In Italia, è stato spiegato alla donna dai medici, solo altri quattro centri avrebbero potuto seguire il caso ed operare in quel modo. Nessuno di questi – hanno detto – si trova in Sicilia.
Al danno si unisce inoltre la beffa, perché: “Al rientro, lento, alla normalità”, la donna presenta “domanda all’Asp per il rimborso delle spese mediche, di viaggio e soggiorno sostenute. Il 14 ottobre ricevo la risposta alla domanda. Ed è una risposta netta, chiara e precisa, dall’assessorato regionale alla salute. Non viene “autorizzata l’erogazione del contributo forfettario per le spese di viaggio e soggiorno, in quanto l’intervento poteva essere eseguito in Sicilia“.

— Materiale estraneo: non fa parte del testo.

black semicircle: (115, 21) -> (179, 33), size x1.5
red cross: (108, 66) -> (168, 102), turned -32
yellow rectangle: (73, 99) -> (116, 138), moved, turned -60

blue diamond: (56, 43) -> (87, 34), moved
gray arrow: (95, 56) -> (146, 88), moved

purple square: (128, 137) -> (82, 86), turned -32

“La mia rabbia”, spiega nella lettera la signora: “non è relativa alla mancata erogazione del contributo, perché fortunatamente, grazie ai sacrifici di tutta una vita, le mie disponibilità economiche non dipendono da questa contribuzione. Ma non accetto questa risposta da cittadina e da contribuente. Mi viene scritto che avrei potuto eseguire l’intervento in Sicilia. Dove? Chiedo io. Prendo per buona l’affermazione dell’assessore regionale, perché voglio concedere fiducia all’istituzione che egli rappresenta, sebbene i medici a cui devo la mia vita adesso, parlando in piena sincerità, non mi hanno citato alcuna struttura in Sicilia dove mi sarei potuta sottoporre all’intervento”.

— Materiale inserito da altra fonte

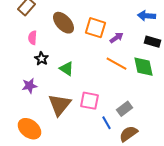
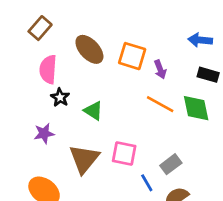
pink semicircle: (32, 38) -> (48, 69), size x1.5
purple arrow: (116, 38) -> (160, 69), turned 104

Ciò che chiede oggi la donna è: “Come posso, da cittadina, fidarmi del sistema sanitario di questo territorio e di questa regione, se non posso fidarmi nemmeno di un semplice esame ecografico”? Qualcuno mi ha ‘sussurrato’ che il macchinario per l’ecografia in dotazione al poliambulatorio di Modica è ‘vecchio’ di oltre 18 anni ed in più di un’occasione ha dato segnali di ‘poca efficienza’. Ovviamente non posso affermarlo perché non sono né un tecnico, men che meno ho le capacità di giudicare, e soprattutto non spetta a me né controllare né chiederne la sostituzione. Se mi fossi fidata di quell’esame ecografico, oggi, probabilmente, non potrei essere qui a scrivere questa lettera“.

La rabbia della signora è rivolta all’intera struttura sanitaria dell’Isola: “Perché non mi è permesso avere fiducia nel sistema siciliano? Il mio auspicio è che chi si sottoporrà oggi o domani ad un esame, di qualunque genere, a Modica come a Ragusa, a Catania come a Palermo, possa sentirsi tutelato e possa fidarsi di quel referto, perché sa che le tasse che ha pagato saranno state impiegate per acquistare macchinari all’avanguardia, sottoposti ad un’assistenza costante, oppure saranno state utili a retribuire medici, infermieri, tecnici motivati ed appassionati”.

Amara, ma sincera, la conclusione della donna: “Non possiamo rischiare la nostra vita per la superficialità di qualcuno”.